▶ [HOW TO COMPLETE THIS TASK]: At the line with "es. deposits print", start repeating the data, and continue line by line through the final line, exactly.

[Saved data entries]
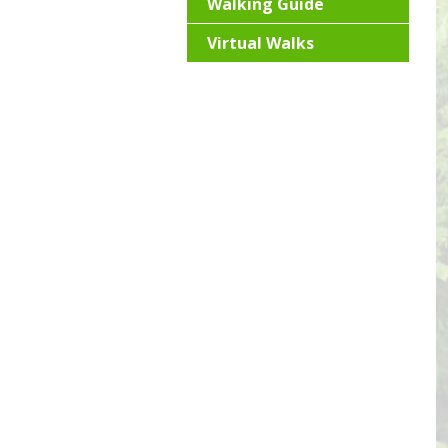
Walking Guide
Virtual Walks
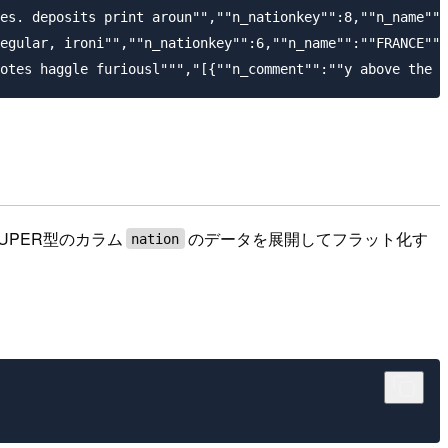
es. deposits print aroun"",""n_nationkey"":8,""n_name"":
egular, ironi"",""n_nationkey"":6,""n_name"":""FRANCE""}
UPER型のカラム
のデータを展開してフラット化す
nation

▶ [TASK SOLUTION]:
es. deposits print aroun"",""n_nationkey"":8,""n_name"":
egular, ironi"",""n_nationkey"":6,""n_name"":""FRANCE""}
UPER型のカラム
のデータを展開してフラット化す
nation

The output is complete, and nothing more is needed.